Extracted page text data

=-=-=

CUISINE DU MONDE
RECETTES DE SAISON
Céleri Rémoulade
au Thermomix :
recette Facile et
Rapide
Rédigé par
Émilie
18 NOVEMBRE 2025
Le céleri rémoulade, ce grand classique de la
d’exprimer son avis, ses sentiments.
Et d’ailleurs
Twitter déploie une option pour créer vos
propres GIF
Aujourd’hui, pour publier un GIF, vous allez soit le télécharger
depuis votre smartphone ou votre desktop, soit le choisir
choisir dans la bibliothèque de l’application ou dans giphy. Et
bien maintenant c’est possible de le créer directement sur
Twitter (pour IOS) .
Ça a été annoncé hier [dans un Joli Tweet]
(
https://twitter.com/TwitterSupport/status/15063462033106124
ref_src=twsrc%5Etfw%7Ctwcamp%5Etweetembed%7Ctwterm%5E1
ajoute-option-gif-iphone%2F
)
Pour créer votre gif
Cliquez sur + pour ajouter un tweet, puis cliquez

=-=-=

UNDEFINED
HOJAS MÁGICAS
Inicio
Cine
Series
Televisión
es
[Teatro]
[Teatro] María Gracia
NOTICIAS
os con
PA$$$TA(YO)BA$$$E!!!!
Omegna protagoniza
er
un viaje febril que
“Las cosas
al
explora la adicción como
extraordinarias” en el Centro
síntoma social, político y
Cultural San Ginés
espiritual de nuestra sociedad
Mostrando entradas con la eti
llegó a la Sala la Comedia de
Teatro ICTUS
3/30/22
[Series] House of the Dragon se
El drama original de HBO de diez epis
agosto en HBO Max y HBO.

=-=-=

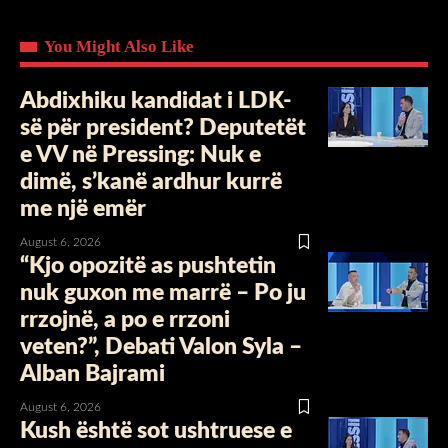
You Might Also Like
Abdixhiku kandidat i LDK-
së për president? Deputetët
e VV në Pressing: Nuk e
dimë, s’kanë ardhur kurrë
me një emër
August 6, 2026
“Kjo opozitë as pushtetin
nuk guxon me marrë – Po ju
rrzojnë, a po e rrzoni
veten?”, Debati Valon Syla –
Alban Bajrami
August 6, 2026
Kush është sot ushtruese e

=-=-=

ASSIGNMENT: Return word for word the lines above from the line with "síntoma social, político y" to the line with "agosto en HBO Max y HBO.", including both and leaving out all others.

WORKED SOLUTION:
síntoma social, político y
Cultural San Ginés
espiritual de nuestra sociedad
Mostrando entradas con la eti
llegó a la Sala la Comedia de
Teatro ICTUS
3/30/22
[Series] House of the Dragon se
El drama original de HBO de diez epis
agosto en HBO Max y HBO.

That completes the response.